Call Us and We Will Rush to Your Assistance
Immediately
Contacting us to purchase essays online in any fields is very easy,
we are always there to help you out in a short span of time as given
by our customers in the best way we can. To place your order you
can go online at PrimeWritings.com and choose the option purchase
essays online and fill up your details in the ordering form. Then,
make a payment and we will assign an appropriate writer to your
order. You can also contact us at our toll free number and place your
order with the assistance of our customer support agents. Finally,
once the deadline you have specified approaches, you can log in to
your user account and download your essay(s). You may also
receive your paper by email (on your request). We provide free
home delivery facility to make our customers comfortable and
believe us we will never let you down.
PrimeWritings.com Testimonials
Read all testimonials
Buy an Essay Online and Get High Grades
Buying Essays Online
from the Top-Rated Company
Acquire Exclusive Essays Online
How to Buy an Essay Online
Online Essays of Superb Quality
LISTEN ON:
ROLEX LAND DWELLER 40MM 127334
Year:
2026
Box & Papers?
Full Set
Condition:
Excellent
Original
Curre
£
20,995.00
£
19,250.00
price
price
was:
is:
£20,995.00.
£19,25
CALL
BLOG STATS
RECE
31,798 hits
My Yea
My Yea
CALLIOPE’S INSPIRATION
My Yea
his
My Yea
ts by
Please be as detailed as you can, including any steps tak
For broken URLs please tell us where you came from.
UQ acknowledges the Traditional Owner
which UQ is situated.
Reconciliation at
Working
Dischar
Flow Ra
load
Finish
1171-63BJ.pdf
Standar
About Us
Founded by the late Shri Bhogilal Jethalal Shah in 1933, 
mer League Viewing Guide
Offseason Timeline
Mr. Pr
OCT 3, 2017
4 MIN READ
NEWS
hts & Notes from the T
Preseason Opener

┄┄┄┄┄┄

Set down the data once more, word for word.

Expected answer >>
Call Us and We Will Rush to Your Assistance
Immediately
Contacting us to purchase essays online in any fields is very easy,
we are always there to help you out in a short span of time as given
by our customers in the best way we can. To place your order you
can go online at PrimeWritings.com and choose the option purchase
essays online and fill up your details in the ordering form. Then,
make a payment and we will assign an appropriate writer to your
order. You can also contact us at our toll free number and place your
order with the assistance of our customer support agents. Finally,
once the deadline you have specified approaches, you can log in to
your user account and download your essay(s). You may also
receive your paper by email (on your request). We provide free
home delivery facility to make our customers comfortable and
believe us we will never let you down.
PrimeWritings.com Testimonials
Read all testimonials
Buy an Essay Online and Get High Grades
Buying Essays Online
from the Top-Rated Company
Acquire Exclusive Essays Online
How to Buy an Essay Online
Online Essays of Superb Quality
LISTEN ON:
ROLEX LAND DWELLER 40MM 127334
Year:
2026
Box & Papers?
Full Set
Condition:
Excellent
Original
Curre
£
20,995.00
£
19,250.00
price
price
was:
is:
£20,995.00.
£19,25
CALL
BLOG STATS
RECE
31,798 hits
My Yea
My Yea
CALLIOPE’S INSPIRATION
My Yea
his
My Yea
ts by
Please be as detailed as you can, including any steps tak
For broken URLs please tell us where you came from.
UQ acknowledges the Traditional Owner
which UQ is situated.
Reconciliation at
Working
Dischar
Flow Ra
load
Finish
1171-63BJ.pdf
Standar
About Us
Founded by the late Shri Bhogilal Jethalal Shah in 1933, 
mer League Viewing Guide
Offseason Timeline
Mr. Pr
OCT 3, 2017
4 MIN READ
NEWS
hts & Notes from the T
Preseason Opener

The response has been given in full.